Robert rimase in silenzio a rimuginare sulla situazione, mentre l'altro lo osservava stranito.
''Sai che ti dico... - esordì improvvisamente - vieni a lavorare con me.''
''Cosa?!'' urlò Martin, facendo girare tutti verso di loro.
''Shhh '' lo zittì il più grande.
''Scusa - mormorò - Dici sul serio?''
''Sì, per me non è un problema.''
Martin non riusciva a trattenere la gioia. Mancava poco che si mettesse a ballare in un bar.

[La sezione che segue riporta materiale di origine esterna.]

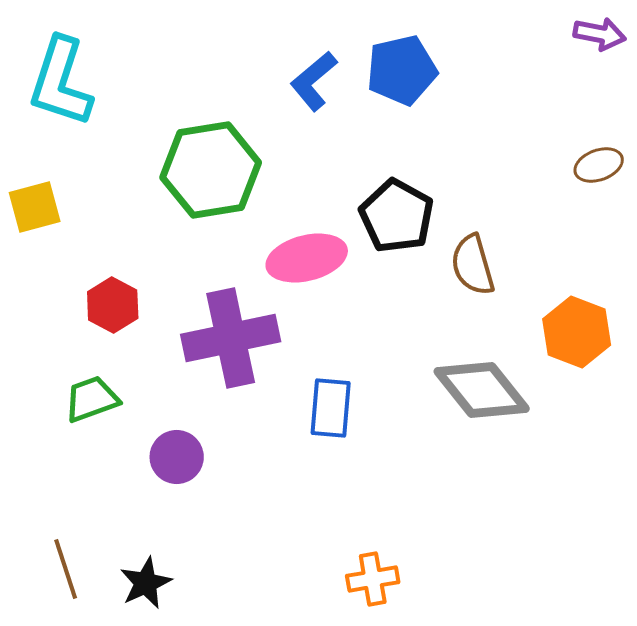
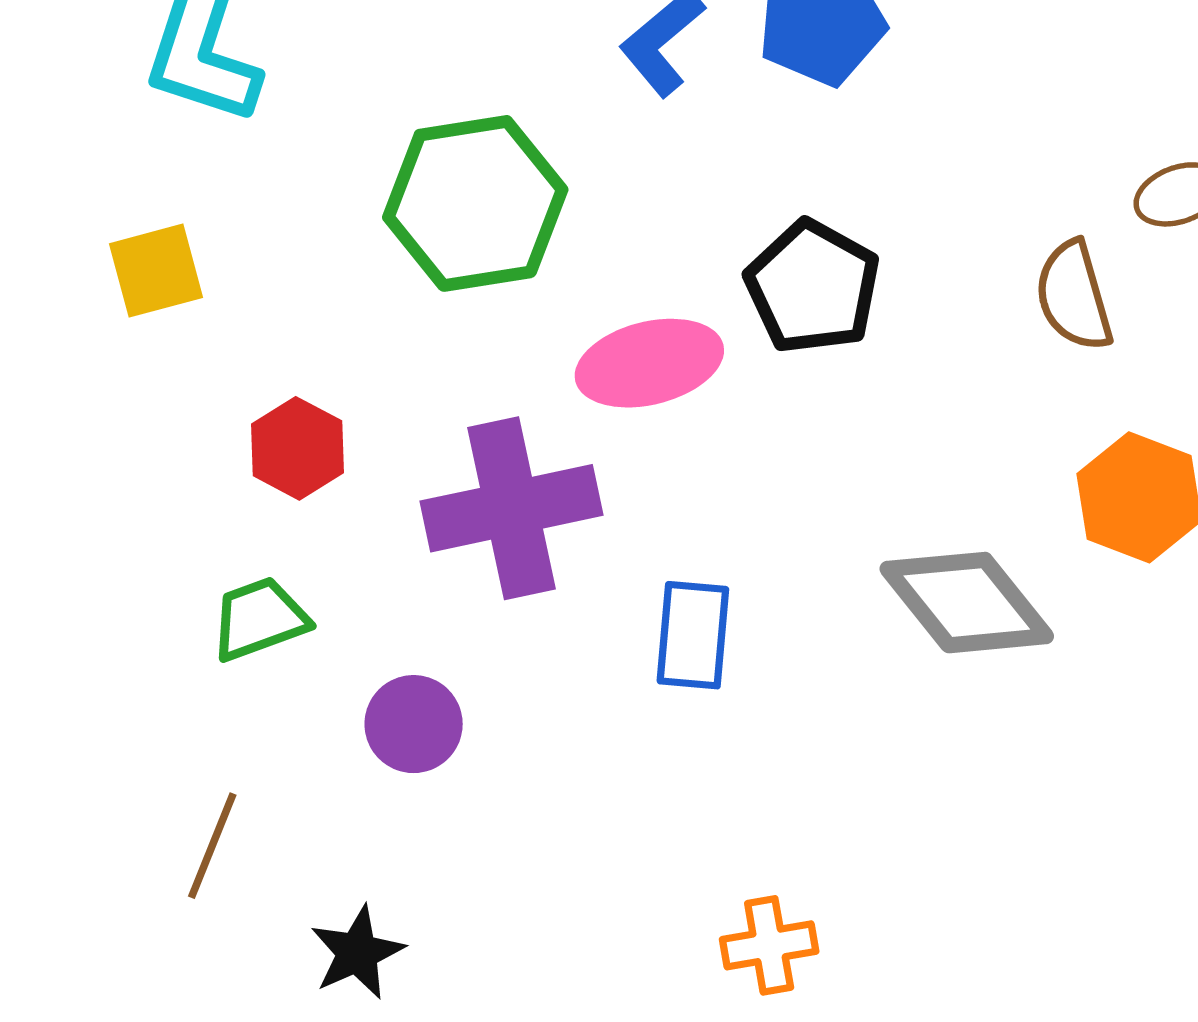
brown semicircle: (473, 265) -> (1074, 296), moved
brown line: (66, 569) -> (212, 846), moved, turned 40

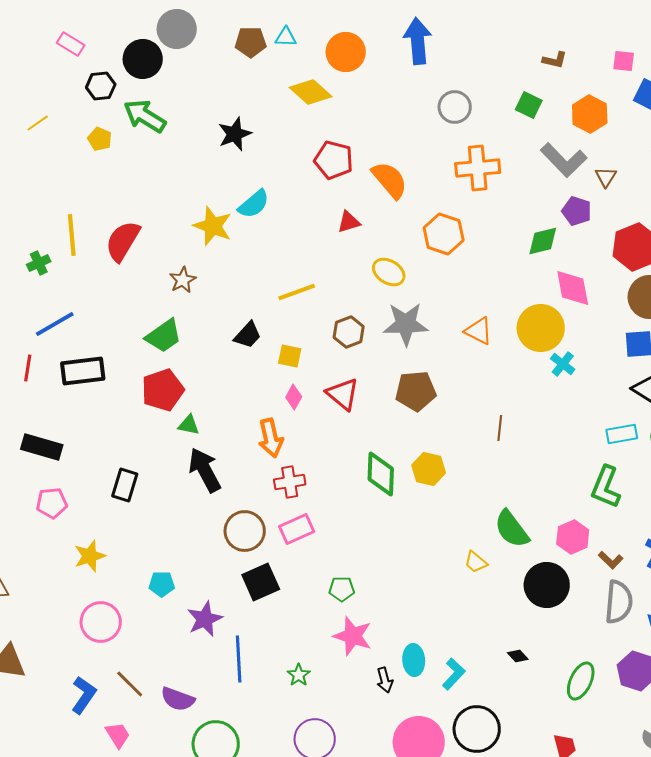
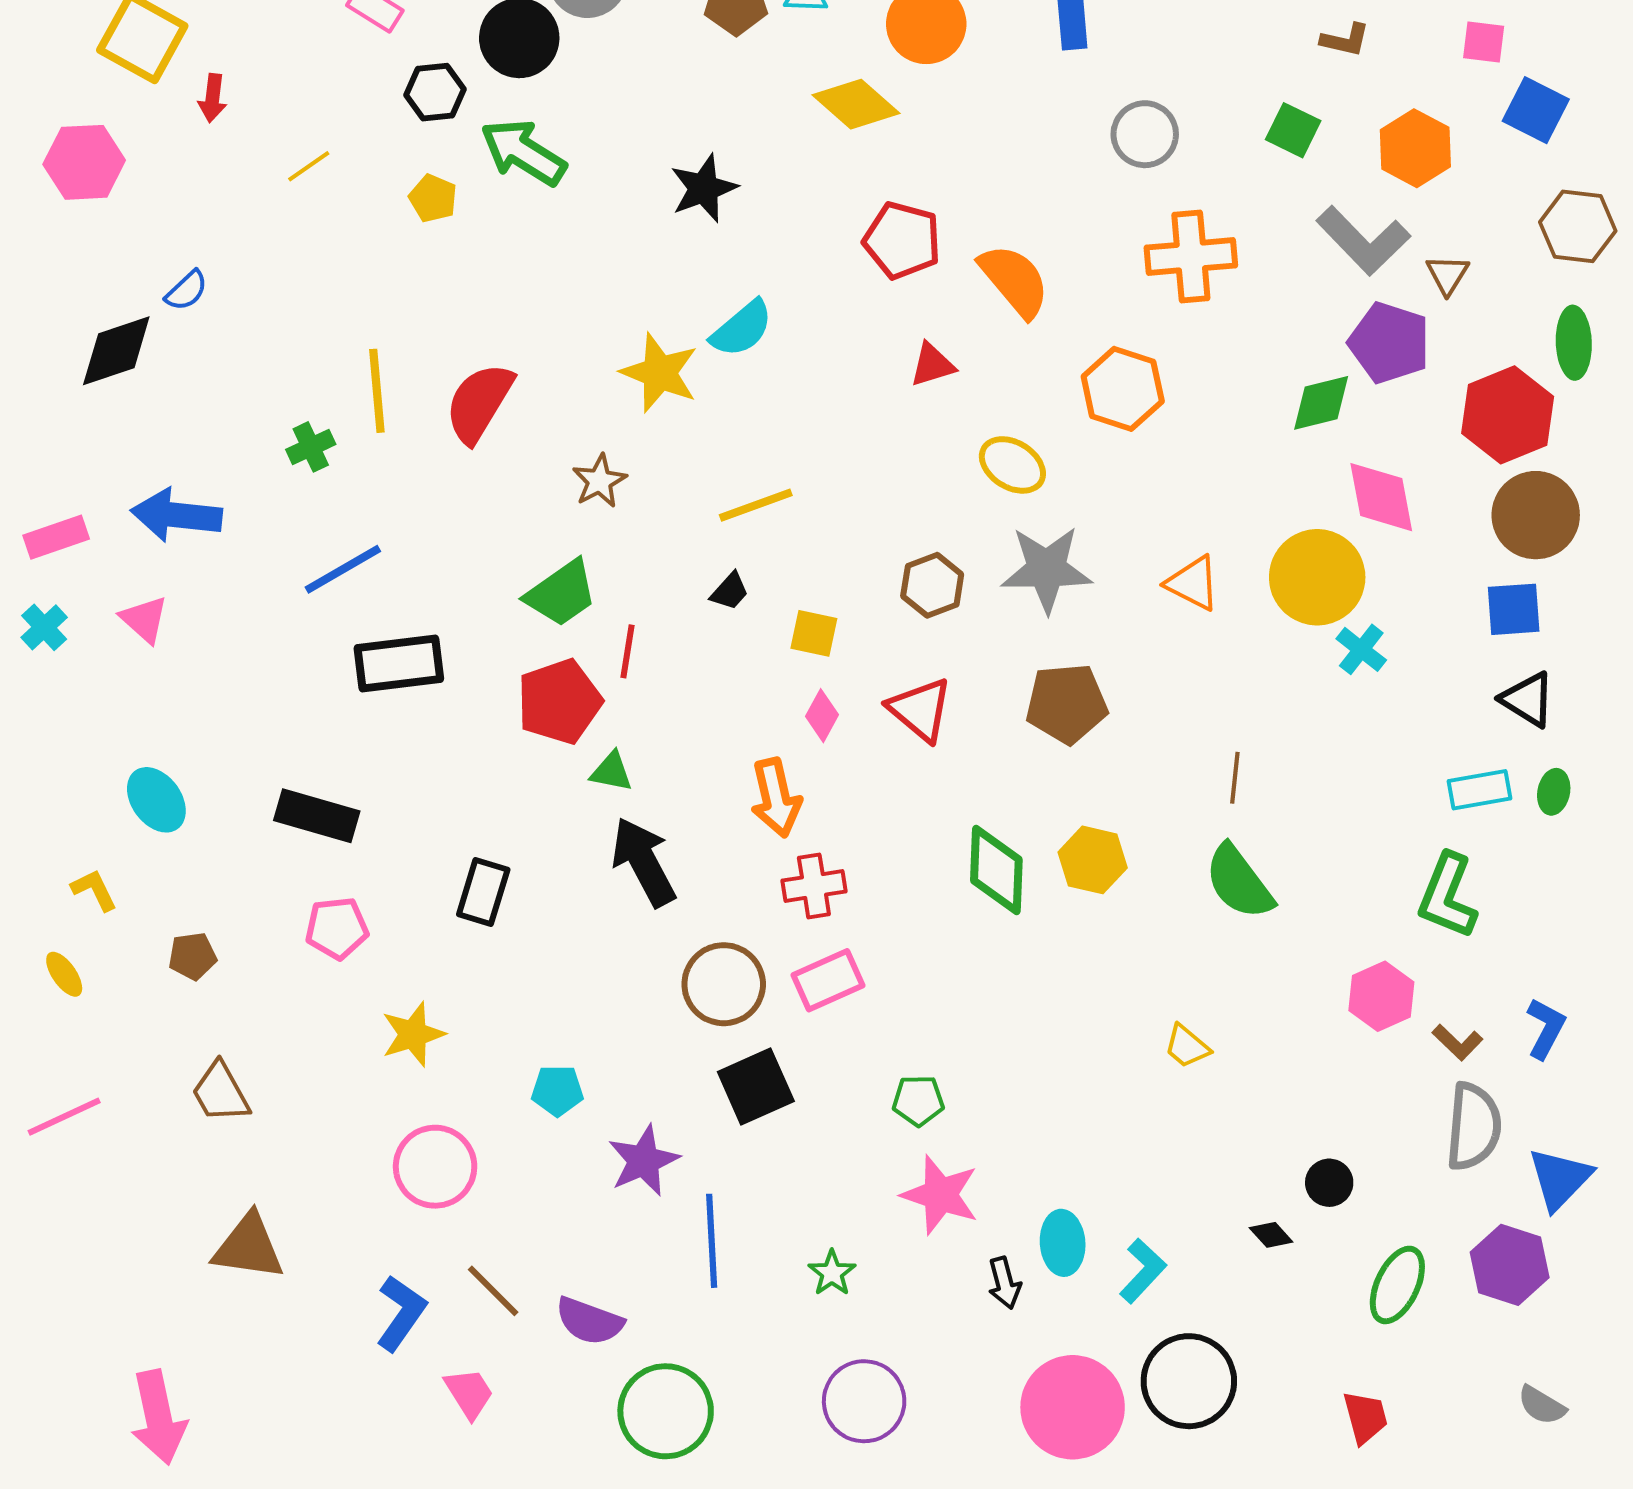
purple pentagon: (577, 211) -> (1389, 343), size x1.4
yellow line: (297, 292) -> (756, 505), moved
black trapezoid: (248, 335) -> (730, 591), size x0.7
red line: (28, 368) -> (628, 651), moved
green semicircle: (512, 529) -> (1239, 882), moved
black circle: (547, 585) -> (1329, 1183), moved, size x0.5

''Posso almeno sapere che lavoro fai?'' chiese poi.
''Beh... come ti posso spiegare... sono un... Tuttofare.''
''Un tutto-cosa?''
''Un tuttofare.''
''E cosa sarebbe?''
''E' un mestiere in cui si possono svolgere tutti i mestieri.''
''Non credo di aver capito...''
''Allora... - cominciava a spazientirsi - Nel mondo del lavoro esistono un sacco di mestieri tra cui il muratore, il giardiniere, l'idraulico ecc... mi segui?
''Sì''
''Beh, il tuttofare ha il compito di fare qualsiasi lavoro gli viene richiesto.''
''Cioè, se uno mi chiede di aggiustare un rubinetto... io devo farlo?''
''Esatto'' affermò Robert, felice di aver fatto capire il concetto al ragazzo.
''Ma io non sono capace di riparare un rubinetto...''
''Imparerai''
Martin guardò l'altro che si era alzato, in procinto di andarsene.
''Si guadagna bene?''
''Più di quanto credi'' gli rivelò, abbassando di poco la voce.
''Che fai? Accetti?''
Il più giovane non sapeva che fare, voleva pensarci un po' su, ma, infondo, non aveva altra scelta.
''Accetto''
Robert sorrise e si incamminò verso l'uscita.
''Ah, prima che mi scordi.. - esordì all'ultimo secondo - Mi pare di aver capito che cerchi un alloggio...''
Martin lo guardò confuso.
''E io, per pura causalità, cerco proprio un coinquilino a cui affittare una stanza.''
In quel momento, la mascella del ragazzo aveva già raggiunto il pavimento.
''Tieni, questo è l'indirizzo'' gli disse Robert, dandogli il biglietto su cui erano scritti tutti i dati.
Martin prese il biglietto come se fosse l'ultimo cimelio rimasto sulla terra. Non riusciva a spiccicare una parola, l'unica cosa che fece era guardare le spalle di quell'uomo, che un'ora fa definiva sconosciuto, allontanarsi man mano. Quell'uomo, in un'ora, gli aveva risolto tutti i problemi.